* _Required work_
In the entries below, find the lines with the word "Literal" and copy them.

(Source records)

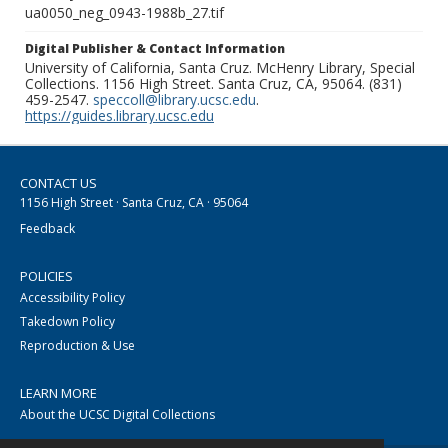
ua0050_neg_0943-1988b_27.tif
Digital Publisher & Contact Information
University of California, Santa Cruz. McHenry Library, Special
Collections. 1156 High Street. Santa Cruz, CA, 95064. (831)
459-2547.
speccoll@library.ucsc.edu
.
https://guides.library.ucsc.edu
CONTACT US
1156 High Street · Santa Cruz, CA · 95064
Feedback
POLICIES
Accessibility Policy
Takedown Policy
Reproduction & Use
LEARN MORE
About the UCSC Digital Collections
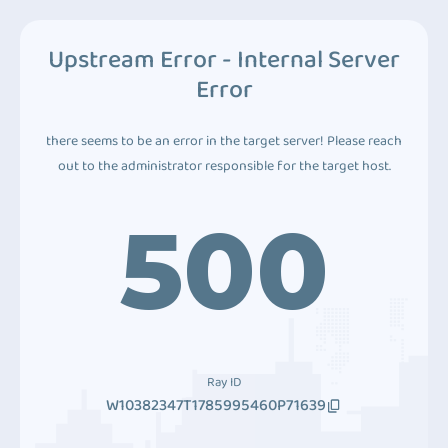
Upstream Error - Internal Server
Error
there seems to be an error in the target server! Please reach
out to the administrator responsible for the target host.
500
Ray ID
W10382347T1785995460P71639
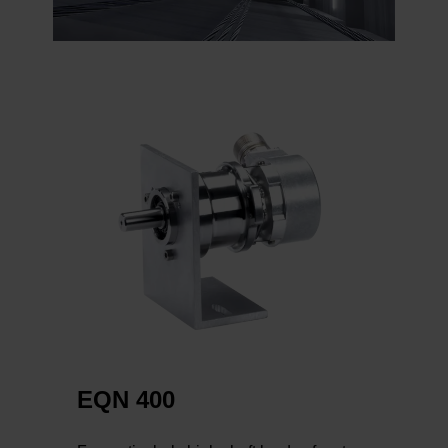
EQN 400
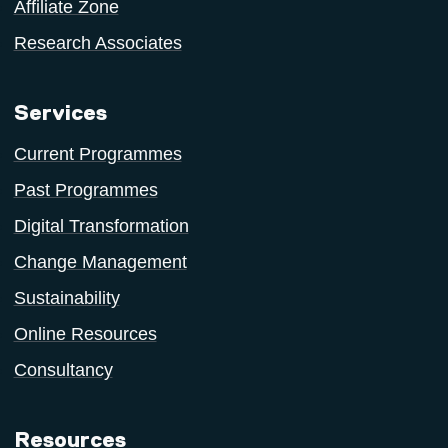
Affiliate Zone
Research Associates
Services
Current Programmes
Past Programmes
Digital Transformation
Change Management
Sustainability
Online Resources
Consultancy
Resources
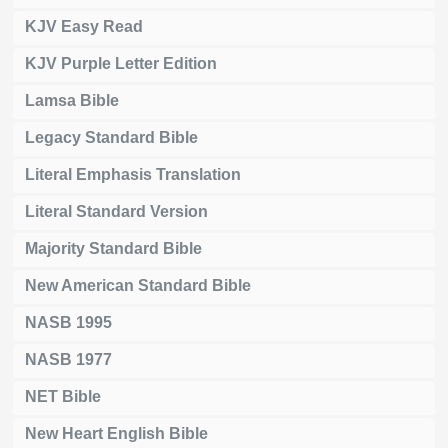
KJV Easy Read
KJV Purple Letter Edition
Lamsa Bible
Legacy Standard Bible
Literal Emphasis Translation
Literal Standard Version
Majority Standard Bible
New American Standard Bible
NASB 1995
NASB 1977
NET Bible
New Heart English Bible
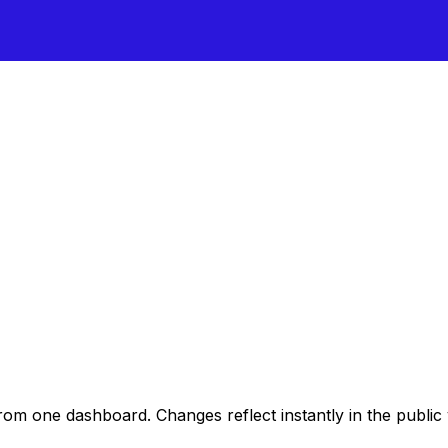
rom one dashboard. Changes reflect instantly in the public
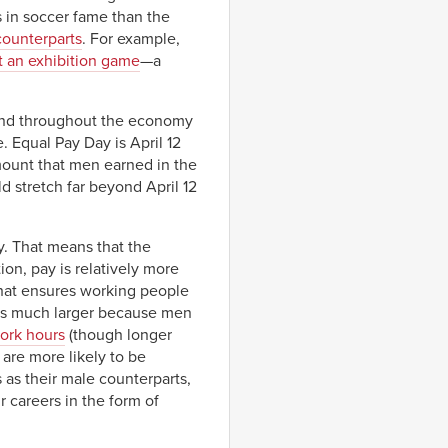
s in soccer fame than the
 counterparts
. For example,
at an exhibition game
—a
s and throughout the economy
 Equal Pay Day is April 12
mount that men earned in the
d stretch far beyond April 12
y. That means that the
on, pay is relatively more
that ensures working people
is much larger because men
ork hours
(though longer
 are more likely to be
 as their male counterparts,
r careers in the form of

* _Response for this exercise_
Literal Emphasis Translation
Literal Standard Version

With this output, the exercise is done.